树结构上的成对隐马尔可夫模型。

Pair hidden Markov models on tree structures.

作者信息

Sakakibara Yasubumi

机构信息

Department of Biosciences and Informatics, Keio University, 3-14-1 Hiyoshi, Kohoku-ku, Yokohama, 223-8522, Japan.

出版信息

Bioinformatics. 2003;19 Suppl 1:i232-40. doi: 10.1093/bioinformatics/btg1032.

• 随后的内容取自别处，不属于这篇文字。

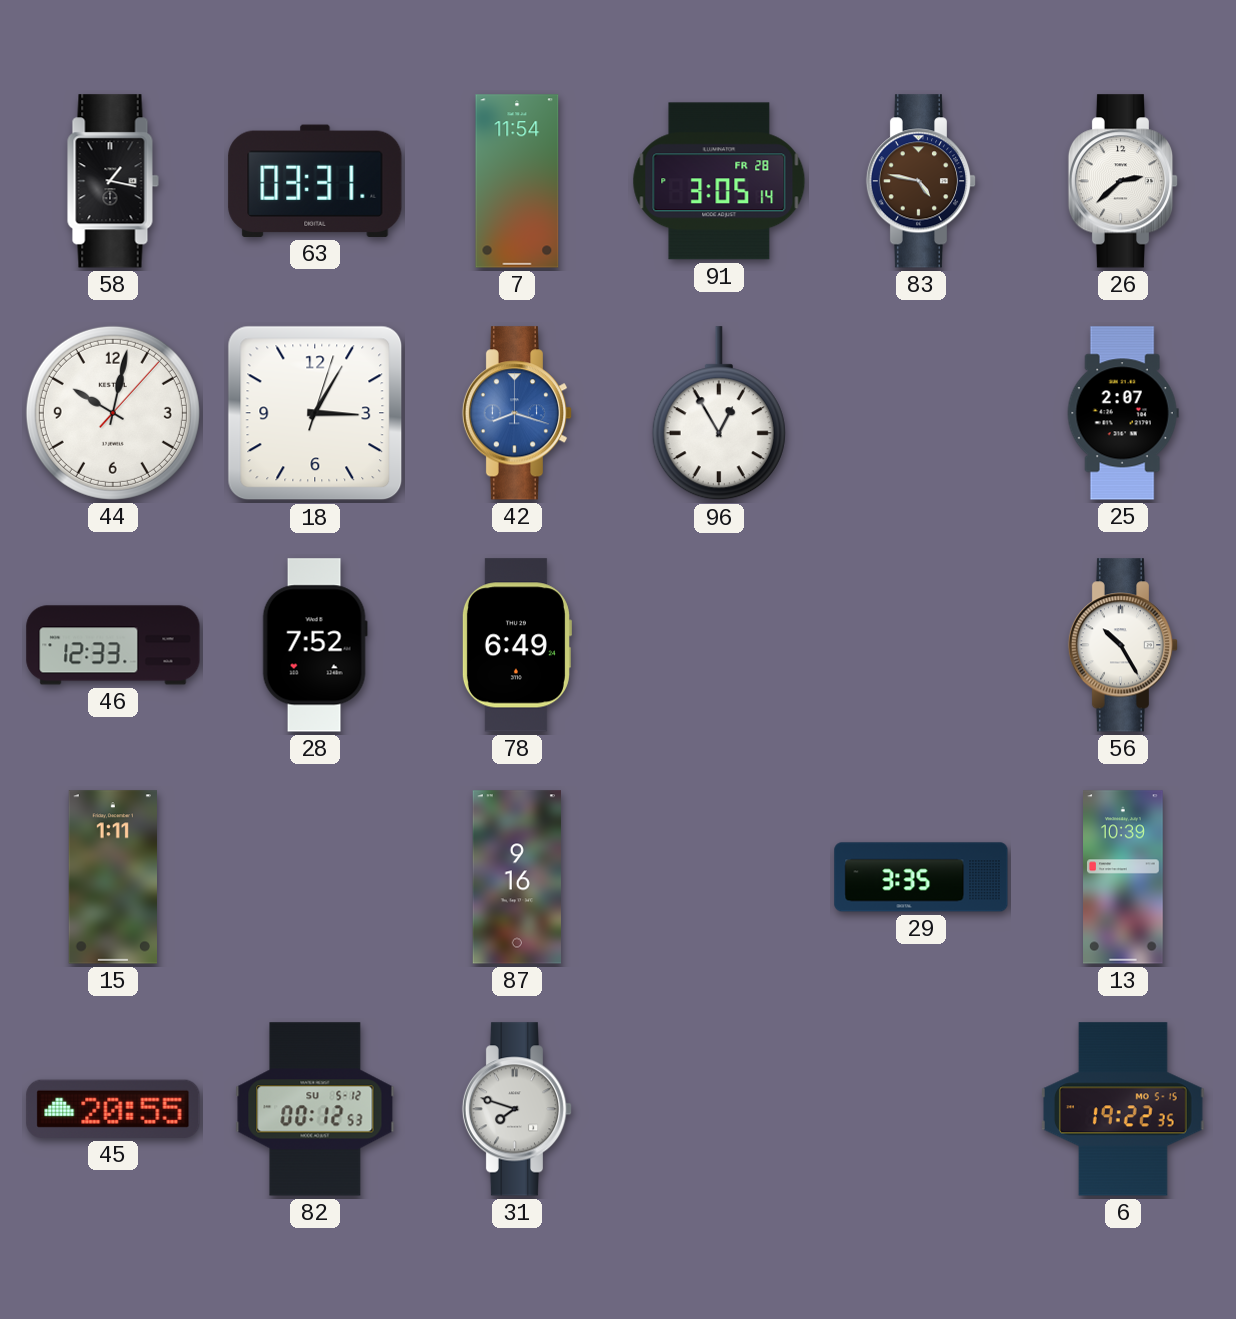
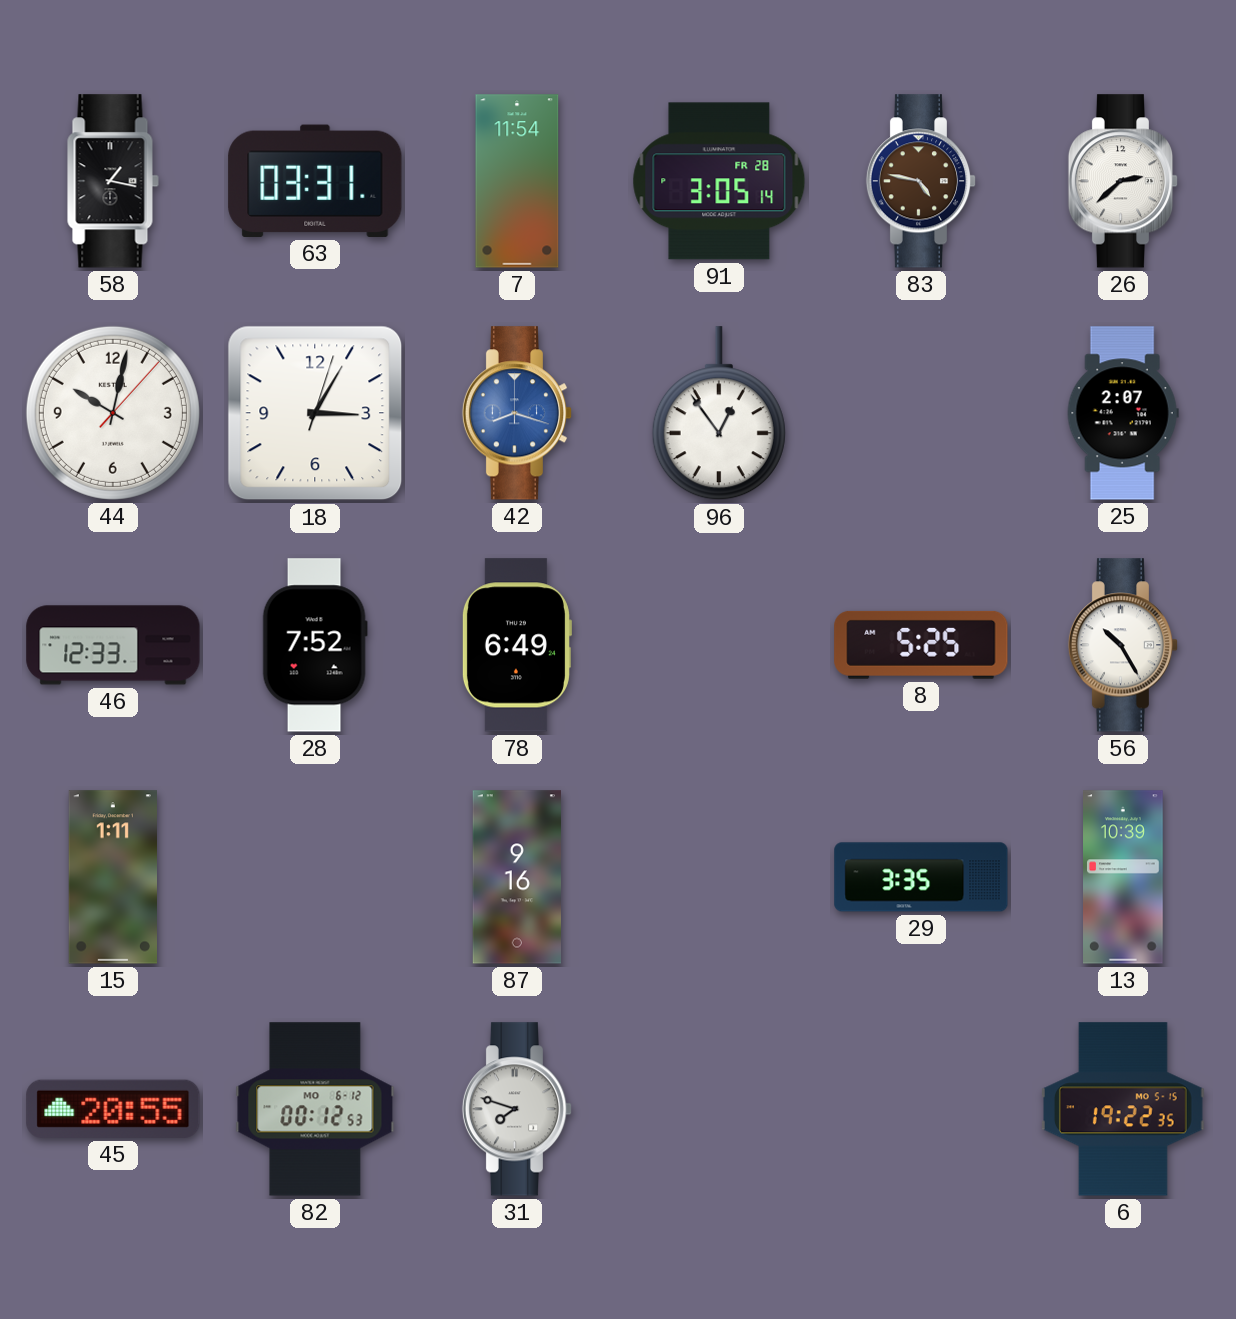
96: 12:55 -> 12:54
8: none -> 5:25
82 date: SU 5-12 -> MO 6-12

DOI:10.1093/bioinformatics/btg1032

PMID:12855464

Abstract

MOTIVATION

Computationally identifying non-coding RNA regions on the genome has much scope for investigation and is essentially harder than gene-finding problems for protein-coding regions. Since comparative sequence analysis is effective for non-coding RNA detection, efficient computational methods are expected for structural alignments of RNA sequences. On the other hand, Hidden Markov Models (HMMs) have played important roles for modeling and analysing biological sequences. Especially, the concept of Pair HMMs (PHMMs) have been examined extensively as mathematical models for alignments and gene finding.

RESULTS

We propose the pair HMMs on tree structures (PHMMTSs), which is an extension of PHMMs defined on alignments of trees and provides a unifying framework and an automata-theoretic model for alignments of trees, structural alignments and pair stochastic context-free grammars. By structural alignment, we mean a pairwise alignment to align an unfolded RNA sequence into an RNA sequence of known secondary structure. First, we extend the notion of PHMMs defined on alignments of 'linear' sequences to pair stochastic tree automata, called PHMMTSs, defined on alignments of 'trees'. The PHMMTSs provide various types of alignments of trees such as affine-gap alignments of trees and an automata-theoretic model for alignment of trees. Second, based on the observation that a secondary structure of RNA can be represented by a tree, we apply PHMMTSs to the problem of structural alignments of RNAs. We modify PHMMTSs so that it takes as input a pair of a 'linear' sequence and a 'tree' representing a secondary structure of RNA to produce a structural alignment. Further, the PHMMTSs with input of a pair of two linear sequences is mathematically equal to the pair stochastic context-free grammars. We demonstrate some computational experiments to show the effectiveness of our method for structural alignments, and discuss a complexity issue of PHMMTSs.

摘要

动机

通过计算识别基因组上的非编码RNA区域有很大的研究空间，并且本质上比蛋白质编码区域的基因发现问题更难。由于比较序列分析对非编码RNA检测有效，因此期望有高效的计算方法用于RNA序列的结构比对。另一方面，隐马尔可夫模型（HMM）在生物序列的建模和分析中发挥了重要作用。特别是，配对隐马尔可夫模型（PHMM）的概念作为比对和基因发现的数学模型已被广泛研究。

结果

我们提出了树形结构上的配对隐马尔可夫模型（PHMMTS），它是在树比对上定义的PHMM的扩展，为树比对、结构比对和配对随机上下文无关文法提供了一个统一的框架和自动机理论模型。通过结构比对，我们指的是将一个展开的RNA序列与一个已知二级结构的RNA序列进行比对的双序列比对。首先，我们将在“线性”序列比对上定义的PHMM概念扩展到在“树”比对上定义的配对随机树自动机，即PHMMTS。PHMMTS提供了各种类型的树比对，如树的仿射间隙比对和树比对的自动机理论模型。其次，基于RNA的二级结构可以用树表示这一观察结果，我们将PHMMTS应用于RNA的结构比对问题。我们对PHMMTS进行修改，使其以一个“线性”序列和一个表示RNA二级结构的“树”的对作为输入，以产生一个结构比对。此外，输入为一对两个线性序列的PHMMTS在数学上等同于配对随机上下文无关文法。我们展示了一些计算实验，以证明我们的方法在结构比对方面的有效性，并讨论了PHMMTS的复杂性问题。